This book, written by someone whose husband was for three years prime minister of Britain, is impossible to review. Yes, it is dull, but it is so triumphantly, so ineffably, dull it enters a breezy little monochrome world of its own. There is no characterisation, for no value judgments are passed, except those on Mrs Brown’s husband, who is portrayed as such a force for good he is virtually an extra-terrestrial being intervening in the affairs of men. As for the rest they are ‘charming’ or ‘lovely’.
This is Mrs Brown showing HRH Prince Andrew, as she calls him, round Chequers:
Without thinking, I open the drawer that holds the wax death mask of Oliver Cromwell. There is a bit of a collective gasp, and I suddenly realise that this might not have been the most diplomatically sensitive gesture on my part: showing the face of the Great Protector and signer of King Charles’s death warrant to a member of the Royal Family. Stumbling apologies ensue on my part, although the Duke is, of course, very gracious about it.

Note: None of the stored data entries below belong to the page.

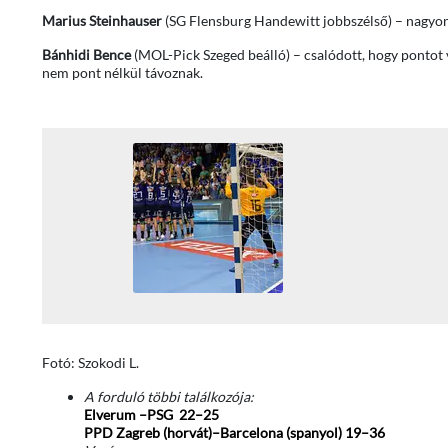
Marius Steinhauser
(SG Flensburg Handewitt jobbszélső) – nagyon
Bánhidi Bence
(MOL-Pick Szeged beálló) – csalódott, hogy pontot 
nem pont nélkül távoznak.
Fotó: Szokodi L.
A forduló többi találkozója:
Elverum –PSG 22–25
PPD Zagreb (horvát)–Barcelona (spanyol) 19–36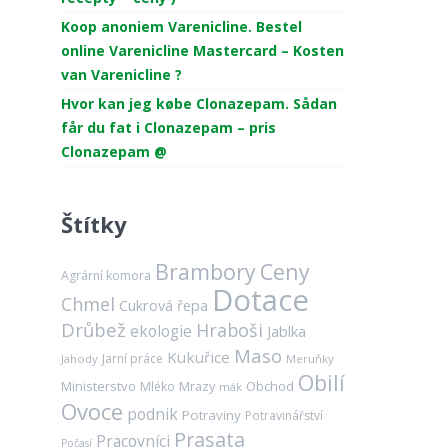
Koop anoniem Varenicline. Bestel
online Varenicline Mastercard – Kosten
van Varenicline ?
Hvor kan jeg købe Clonazepam. Sådan
får du fat i Clonazepam – pris
Clonazepam @
Štítky
Brambory
Ceny
Agrární komora
Dotace
Chmel
Cukrová řepa
Drůbež
Hraboši
ekologie
Jablka
Maso
Kukuřice
Jarní práce
Jahody
Meruňky
Obilí
Ministerstvo
Mrazy
Obchod
Mléko
mák
Ovoce
podnik
Potraviny
Potravinářství
Prasata
Pracovníci
Počasí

She has Nelson Mandela to a buffet supper prepared by Gordon Ramsay. ‘I have to report that the dessert is — I kid you not — chocolate mud huts.’ She and her two small boys meet President Karzai of Afghanistan, the boys playing with some Lego cavemen fighting a T. rex. Just listen to what follows:
The President comments that Fraser’s small Lego men look like Afghan people, and asks Fraser what they are doing. Without a second’s pause Fraser bashes his two little people against each other and says, ‘Kill, kill, kill … dead.’
There is silence from me and Gordon as we take in the President’s reaction.